Monday, August 29, 2011

Hurricane Aftermath

Walking through the "hurricane" just two blocks to the hospital was an odd experience yesterday. The day was beginning to brighten through the clouds and wind whipped around me gently. Leaves and branches were scattered about the street and the first cars were beginning to make an appearance on the roads. In front of the hospital, a battered little tree had split in half, but it was removed by the end of my shift.

It was oddly quiet, strangely silent. I normally associate the area in front of the hospital with lots of activity- from the researchers, physicians, students gathered around the little tables and benches, the food carts and their billowing fragrant smoke clouds, to the constant battle between pedestrian and motor vehicle in the crosswalk. All of that was gone. I was the sole, silent figure walking on the rustling, deserted street.
The normally busy employee entrance was closed and I made my way through the main entrance guarded by one lone security guard. Inside the hospital, life was also suspended. Valhalla, or the "section above", was unfortunately still being used to quarter my night-shift co-workers who had to work again the following night, so I was assigned elsewhere. In my new section, I arrived to see we had 6 providers/doctors for only 6 patients! Where normally our census boasted at least 80-90 patients at any given time in the ER, we had less than thirty in house, some of which were already discharged to go home. With each new EMS arrival, we would ask- how is it outside? Not bad, they would reply- the sun is coming out.

Sure enough, our patients started arriving. After staying 24 hours indoors, they flooded our gates, eager, angry, anxious. My first patient that came in during this rush was a young man and his hood rat friend, who sassed us from the moment she walked in. She would not elucidate her relation with him, whether familial, fraternal, or professional, but proceeded to try to speak for him, demanding amenities such as blankets, pillows, and food. He apparently arrived because he 'asked someone for a cigarette and when he smoked it, felt high." Good riddance when we kicked both of them out after determining no foul play.

We had, oddly enough, several very amply padded patients come in by ambulance. Their chief complaints were: firstly because they had lost power, secondly because they were alone and scared and thirdly because they wanted us to refill their at-home oxygen tanks. It took a lot of staff-power to move and shift them about, as they barely fit into our 700lb capacity bariatric stretchers. After whatever action we had to perform, whether it was holding legs open for a foley catheter for a UTI or moving them up from sliding too much in the stretcher or even just moving them to our stretcher, four of us would be breathless and incredulous. I will refrain from repeating some of the names I heard referring to these poor immobile folks. But wow, what are the chances we would get three of them within the same hour?

I had a very sweet old lady who then came in, for bleeding gums. If I should live to be 95 and my only problems were bleeding gums from a tooth extraction and deafness in one ear, I should be a very happy little old lady, grinning every day ear to ear with the bloody gauze in my mouth. My sweet LOL was totally with it and even chastised the nurse for pulling her clothes off unnecessarily- it's just a tooth, for goodness sake! She reprimanded. As I was helping her get up and dressed, she commented to me, it's so much harder to manage the motions of dressing with somebody else, isn't it? I gently squeezed her foot into her brown loafers and pulled her pants up for her and thought about what she said. How many babies, children, invalids, and elderly people must have passed through her life that she must have cared for. I pushed her in her wheelchair to the waiting room to await her daughter's car so she wouldn't have to sit in the draft.
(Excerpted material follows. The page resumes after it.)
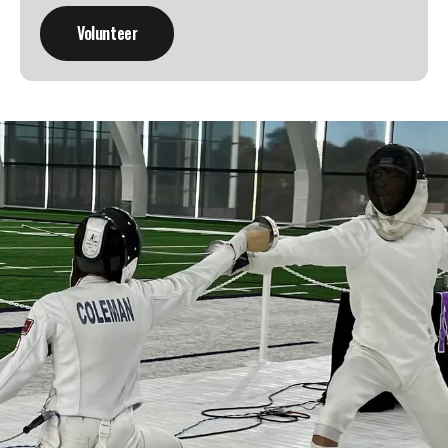
Learn a new sport and start
having fun
!
Register Now!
More and more patients started coming in- and our tube system was down, again. I made 4 courier trips to the blood lab... on my return, the team leader nurse pulled me aside apologetically and said, "I'm sorry S, you have to sit." Soon, I had the prattling pretender (again) on my hands and passed the evening in more or less of a stupor, listening to him gab.

What a night! Our manager was wonderful through it all and had stayed the overnight shift, didn't sleep, then continued to work until the end of my shift. He ordered pizza and soda (white birch beer is delicious with pizza!) for us as a morale booster for coming in during the hurricane. Free food is the best morale booster there could be. <3 Our hero!